[Dataset items]
####################

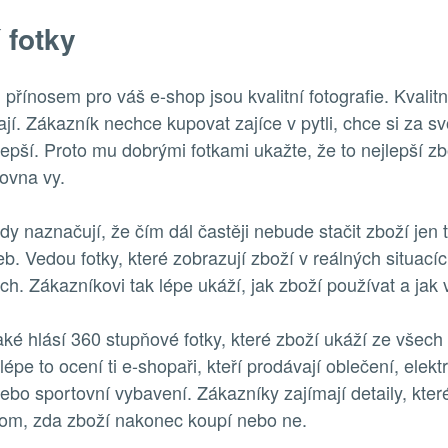
í fotky
řínosem pro váš e-shop jsou kvalitní fotografie. Kvalit
ají. Zákazník nechce kupovat zajíce v pytli, chce si za s
jlepší. Proto mu dobrými fotkami ukažte, že to nejlepší zb
ovna vy.
dy naznačují, že čím dál častěji nebude stačit zboží jen t
eb. Vedou fotky, které zobrazují zboží v reálných situací
ech. Zákazníkovi tak lépe ukáží, jak zboží používat a jak
aké hlásí 360 stupňové fotky, které zboží ukáží ze všech
épe to ocení ti e-shopaři, kteří prodávají oblečení, elekt
ebo sportovní vybavení. Zákazníky zajímají detaily, kter
tom, zda zboží nakonec koupí nebo ne.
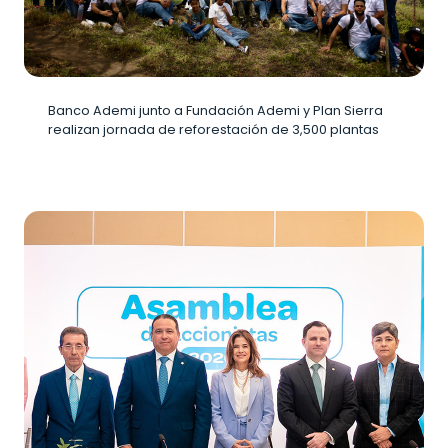
Banco Ademi junto a Fundación Ademi y Plan Sierra
realizan jornada de reforestación de 3,500 plantas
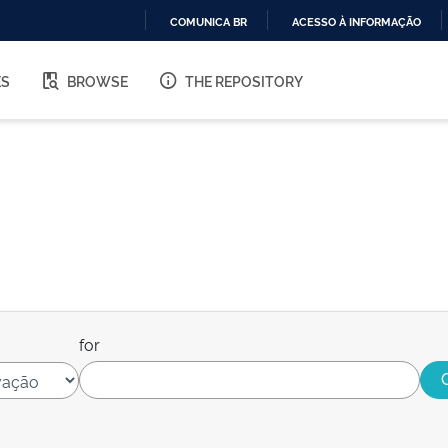
COMUNICA BR
ACESSO À INFORMAÇÃO
IR
PARA
ES
BROWSE
THE REPOSITORY
O
CONTEÚDO
for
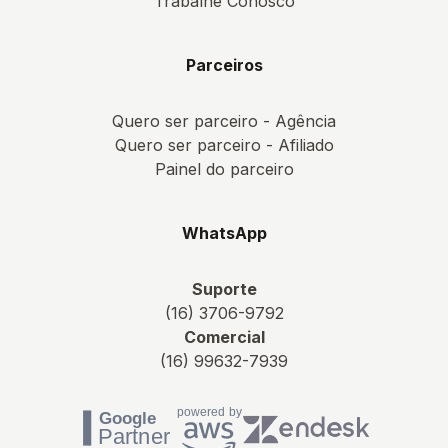
Trabalhe Conosco
Parceiros
Quero ser parceiro - Agência
Quero ser parceiro - Afiliado
Painel do parceiro
WhatsApp
Suporte
(16) 3706-9792
Comercial
(16) 99632-7939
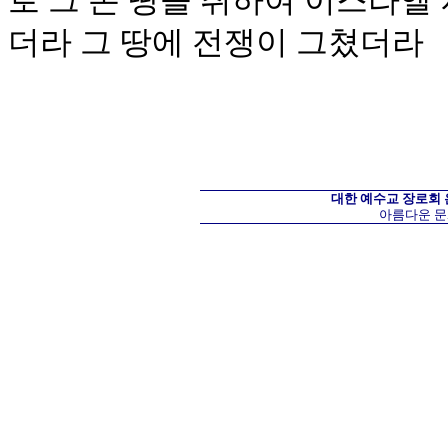
로 그 온 땅을 취하여 이스라엘
더라 그 땅에 전쟁이 그쳤더라
대한 예수교 장로회
아름다운 문화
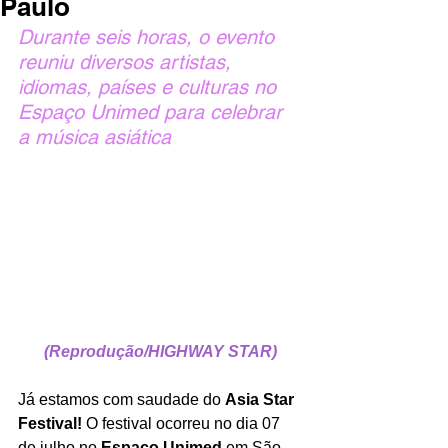
Paulo
Durante seis horas, o evento 
reuniu diversos artistas, 
idiomas, países e culturas no 
Espaço Unimed para celebrar 
a música asiática
(Reprodução/HIGHWAY STAR)
Já estamos com saudade do 
Asia Star 
Festival!
 O festival ocorreu no dia 07 
de julho no 
Espaço Unimed
 em São 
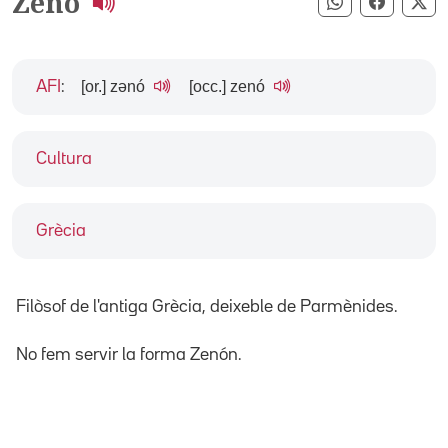
Zenó
Compartir pe
Compart
Co
[or.] zənó
[occ.] zenó
AFI
:
Cultura
Grècia
Filòsof de l'antiga Grècia, deixeble de Parmènides.
No fem servir la forma Zenón.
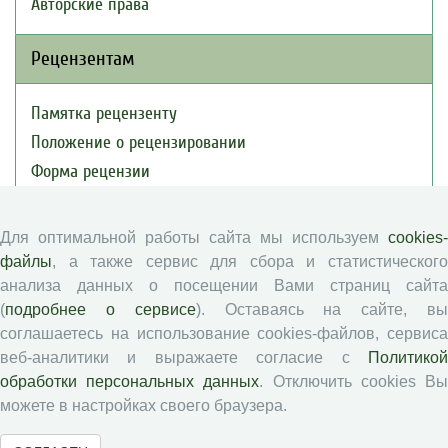
Авторские права
Рецензентам
Памятка рецензенту
Положение о рецензировании
Форма рецензии
Для оптимальной работы сайта мы используем
cookies-
Журналы ВолНЦ РАН
файлы
, а также сервис для сбора и статистического
анализа данных о посещении Вами страниц сайта
Экономические и социальные перемены
(
подробнее о сервисе
). Оставаясь на сайте, в
Проблемы развития территории
соглашаетесь на использование cookies-файлов, сервиса
Вопросы территориального развития
веб-аналитики и выражаете согласие с
Политикой
обработки персональных данных
. Отключить cookies В
Социальное пространство
можете в настройках своего браузера.
Юный экономист
АгроЗооТехника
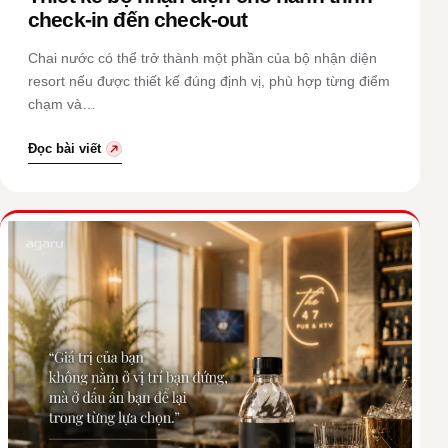
check-in đến check-out
Chai nước có thể trở thành một phần của bộ nhận diện
resort nếu được thiết kế đúng định vị, phù hợp từng điểm
chạm và…
Đọc bài viết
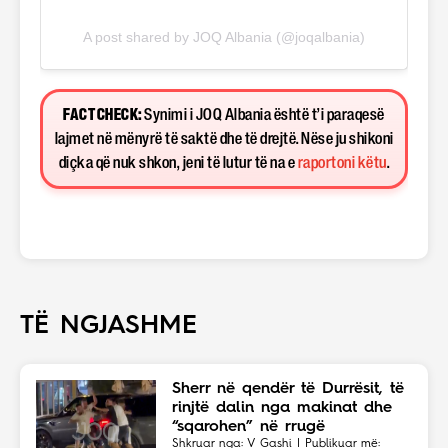
A post shared by JOQ Albania (@joqalbania)
FACT CHECK:
Synimi i JOQ Albania është t’i paraqesë
lajmet në mënyrë të saktë dhe të drejtë. Nëse ju shikoni
diçka që nuk shkon, jeni të lutur të na e
raportoni këtu
.
TË NGJASHME
Sherr në qendër të Durrësit, të
rinjtë dalin nga makinat dhe
“sqarohen” në rrugë
Shkruar nga: V Gashi | Publikuar më:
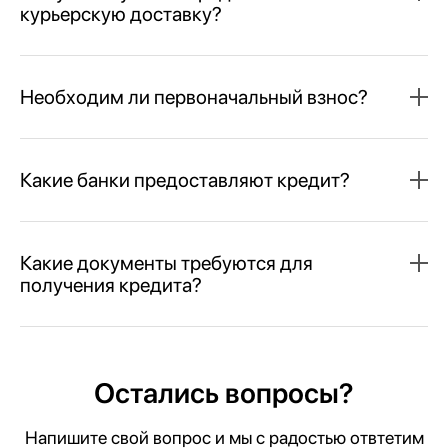
курьерскую доставку?
Необходим ли первоначальный взнос?
Какие банки предоставляют кредит?
Какие документы требуются для
получения кредита?
Остались вопросы?
Напишите свой вопрос и мы с радостью отвтетим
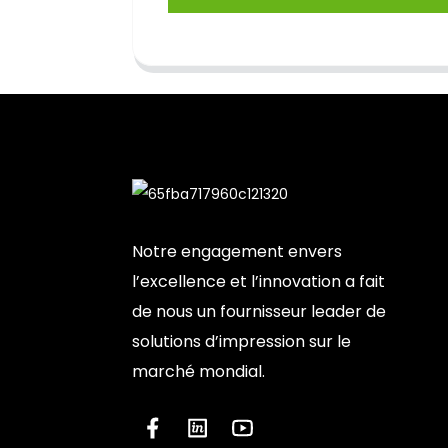
Notre engagement envers
l’excellence et l’innovation a fait
de nous un fournisseur leader de
solutions d’impression sur le
marché mondial.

####################

PROBLEM TO SOLVE: Extract the entries in full, exactly as they are, minus the pictures.

WRITTEN RESPONSE:
í fotky
řínosem pro váš e-shop jsou kvalitní fotografie. Kvalit
ají. Zákazník nechce kupovat zajíce v pytli, chce si za s
jlepší. Proto mu dobrými fotkami ukažte, že to nejlepší zb
ovna vy.
dy naznačují, že čím dál častěji nebude stačit zboží jen t
eb. Vedou fotky, které zobrazují zboží v reálných situací
ech. Zákazníkovi tak lépe ukáží, jak zboží používat a jak
aké hlásí 360 stupňové fotky, které zboží ukáží ze všech
épe to ocení ti e-shopaři, kteří prodávají oblečení, elekt
ebo sportovní vybavení. Zákazníky zajímají detaily, kter
tom, zda zboží nakonec koupí nebo ne.
Banco Ademi junto a Fundación Ademi y Plan Sierra
realizan jornada de reforestación de 3,500 plantas
COMUNICA BR
ACESSO À INFORMAÇÃO
IR
PARA
ES
BROWSE
THE REPOSITORY
O
CONTEÚDO
for
Trabalhe Conosco
Parceiros
Quero ser parceiro - Agência
Quero ser parceiro - Afiliado
Painel do parceiro
WhatsApp
Suporte
(16) 3706-9792
Comercial
(16) 99632-7939
로 그 온 땅을 취하여 이스라엘
더라 그 땅에 전쟁이 그쳤더라
대한 예수교 장로회
아름다운 문화
Paulo
Durante seis horas, o evento 
reuniu diversos artistas, 
idiomas, países e culturas no 
Espaço Unimed para celebrar 
a música asiática
(Reprodução/HIGHWAY STAR)
Já estamos com saudade do 
Asia Star 
Festival!
 O festival ocorreu no dia 07 
de julho no 
Espaço Unimed
 em São 
Zenó
Compartir pe
Compart
Co
[or.] zənó
[occ.] zenó
AFI
:
Cultura
Grècia
Filòsof de l'antiga Grècia, deixeble de Parmènides.
No fem servir la forma Zenón.
Авторские права
Рецензентам
Памятка рецензенту
Положение о рецензировании
Форма рецензии
Для оптимальной работы сайта мы используем
cookies-
Журналы ВолНЦ РАН
файлы
, а также сервис для сбора и статистического
анализа данных о посещении Вами страниц сайта
Экономические и социальные перемены
(
подробнее о сервисе
). Оставаясь на сайте, в
Проблемы развития территории
соглашаетесь на использование cookies-файлов, сервиса
Вопросы территориального развития
веб-аналитики и выражаете согласие с
Политикой
обработки персональных данных
. Отключить cookies В
Социальное пространство
можете в настройках своего браузера.
Юный экономист
АгроЗооТехника
check-in đến check-out
Chai nước có thể trở thành một phần của bộ nhận diện
resort nếu được thiết kế đúng định vị, phù hợp từng điểm
chạm và…
Đọc bài viết
A post shared by JOQ Albania (@joqalbania)
FACT CHECK:
Synimi i JOQ Albania është t’i paraqesë
lajmet në mënyrë të saktë dhe të drejtë. Nëse ju shikoni
diçka që nuk shkon, jeni të lutur të na e
raportoni këtu
.
TË NGJASHME
Sherr në qendër të Durrësit, të
rinjtë dalin nga makinat dhe
“sqarohen” në rrugë
Shkruar nga: V Gashi | Publikuar më:
курьерскую доставку?
Необходим ли первоначальный взнос?
Какие банки предоставляют кредит?
Какие документы требуются для
получения кредита?
Остались вопросы?
Напишите свой вопрос и мы с радостью отвтетим
Notre engagement envers
l’excellence et l’innovation a fait
de nous un fournisseur leader de
solutions d’impression sur le
marché mondial.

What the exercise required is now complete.